A small explosive device discovered near an apartment building door in suburban White Plains, New York, set off an hours-long response that drew local and county police, FBI agents and federal explosive experts after residents reported loud booms early Monday, authorities said.

Police said residents first reported the sounds on Odell Avenue around 4:30 a.m., describing what they believed was a transformer explosion. White Plains police checked local transformers and found nothing out of the ordinary before an officer later noticed an explosive device just after 6 a.m. near the door of a small apartment building, prompting additional emergency activity at the scene, according to the AP report.

As the investigation unfolded, city and county police, FBI agents and experts from the Bureau of Alcohol, Tobacco, Firearms and Explosives were on site for hours, along with an ATF bomb-sniffing dog. Nearby residents were told to stay indoors for a while, and police said no injuries were reported and no property was damaged by the events.

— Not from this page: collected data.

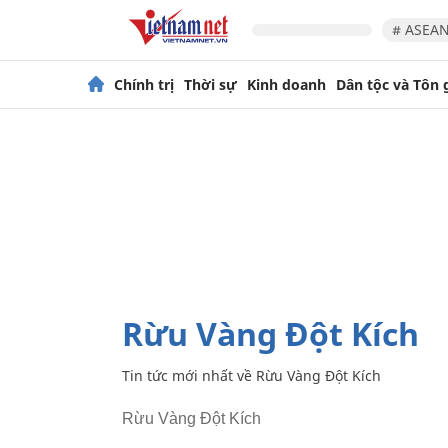
# ASEAN
Chính trị
Thời sự
Kinh doanh
Dân tộc và Tôn 
Rừu Vàng Đột Kích
Tin tức mới nhất về
Rừu Vàng Đột Kích
Rừu Vàng Đột Kích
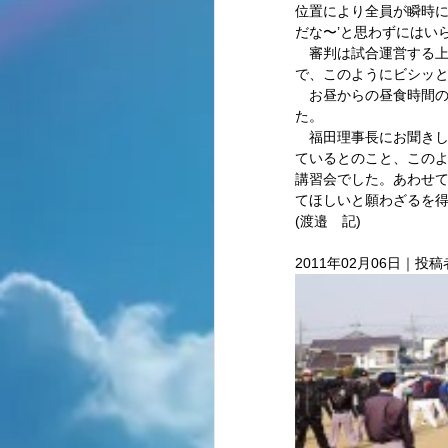
位置により全員が瞬時に
だな〜’と思わずにはい
　審判は試合運営する
で、このようにビシッと
　お昼からの昼食時間
た。 
　福田理事長にお聞きし
ているとのこと、このよ
講習会でした。あわせて
てほしいと願わざるを得
(渡邉　記)
2011年02月06日｜投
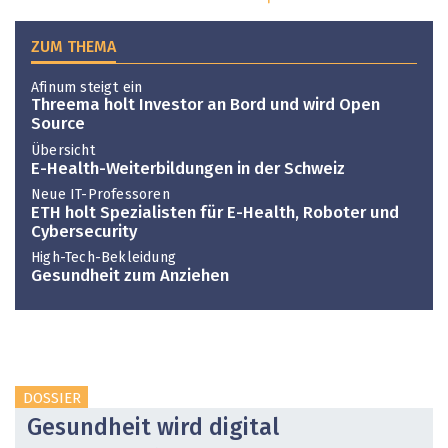
ZUM THEMA
Afinum steigt ein
Threema holt Investor an Bord und wird Open
Source
Übersicht
E-Health-Weiterbildungen in der Schweiz
Neue IT-Professoren
ETH holt Spezialisten für E-Health, Roboter und
Cybersecurity
High-Tech-Bekleidung
Gesundheit zum Anziehen
DOSSIER
Gesundheit wird digital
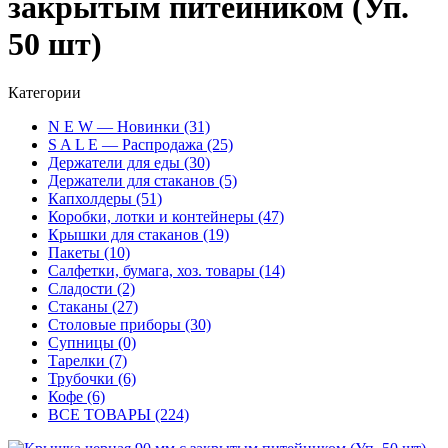
закрытым питейником (Уп.
50 шт)
Категории
N E W — Новинки (31)
S A L E — Распродажа (25)
Держатели для еды (30)
Держатели для стаканов (5)
Капхолдеры (51)
Коробки, лотки и контейнеры (47)
Крышки для стаканов (19)
Пакеты (10)
Салфетки, бумага, хоз. товары (14)
Сладости (2)
Стаканы (27)
Столовые приборы (30)
Супницы (0)
Тарелки (7)
Трубочки (6)
Кофе (6)
ВСЕ ТОВАРЫ (224)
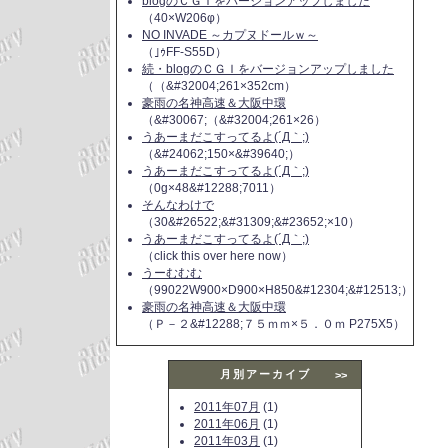
blogのＣＧＩをバージョンアップしました
（40×W206φ）
NO INVADE ～カプヌドールｗ～
（｣ｩFF-S55D）
続・blogのＣＧＩをバージョンアップしました
（（&#32004;261×352cm）
豪雨の名神高速＆大阪中環
（&#30067;（&#32004;261×26）
うあーまだこすってるよ(´Д｀;)
（&#24062;150×&#39640;）
うあーまだこすってるよ(´Д｀;)
（0g×48&#12288;7011）
そんなわけで
（30&#26522;&#31309;&#23652;×10）
うあーまだこすってるよ(´Д｀;)
（click this over here now）
うーむむむ
（99022W900×D900×H850&#12304;&#12513;）
豪雨の名神高速＆大阪中環
（Ｐ－２&#12288;７５ｍｍ×５．０ｍ P275X5）
月別アーカイブ
>>
2011年07月
(1)
2011年06月
(1)
2011年03月
(1)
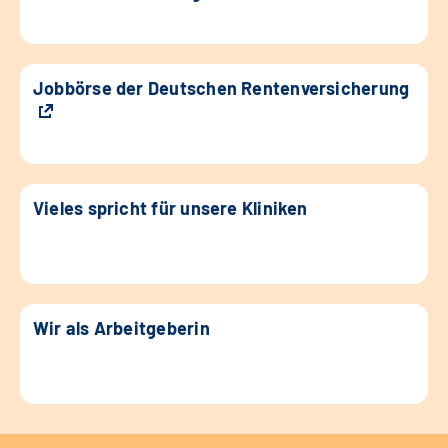
Jobbörse der Deutschen Rentenversicherung
Vieles spricht für unsere Kliniken
Wir als Arbeitgeberin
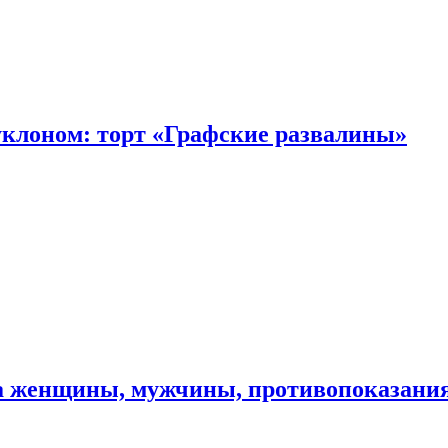
уклоном: торт «Графские развалины»
ма женщины, мужчины, противопоказани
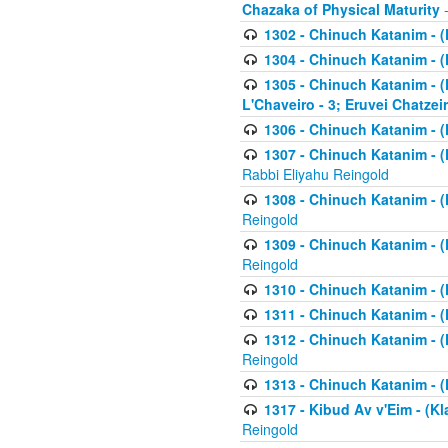
Chazaka of Physical Maturity
-
1302 - Chinuch Katanim - (
1304 - Chinuch Katanim - (
1305 - Chinuch Katanim - (
L'Chaveiro - 3; Eruvei Chatzei
1306 - Chinuch Katanim - (K
1307 - Chinuch Katanim - (Kl
Rabbi Eliyahu Reingold
1308 - Chinuch Katanim - (K
Reingold
1309 - Chinuch Katanim - (K
Reingold
1310 - Chinuch Katanim - (K
1311 - Chinuch Katanim - (K
1312 - Chinuch Katanim - (K
Reingold
1313 - Chinuch Katanim - (
1317 - Kibud Av v'Eim - (Kla
Reingold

In a statement carried by the Journal News, White Plains Public Safety Commissioner Wade Hardy said the explosive object was not set up for remote detonation. The AP report also said the FBI later declined to provide details of the probe but told the public there was no threat to public safety.

White Plains Police Department said Monday afternoon that it was talking to two “people of interest.” The AP report described efforts to reach the building’s owner as not immediately successful, while investigators continued to work around the device.

Neighbor Yulissa Severino told the Journal News she heard two loud booms during the night and said she has heard similar noises in recent weeks. She said she watched from her balcony Monday as police led two men away in handcuffs, and she described the previous noises as loud enough that she believed someone might “blow up the block.”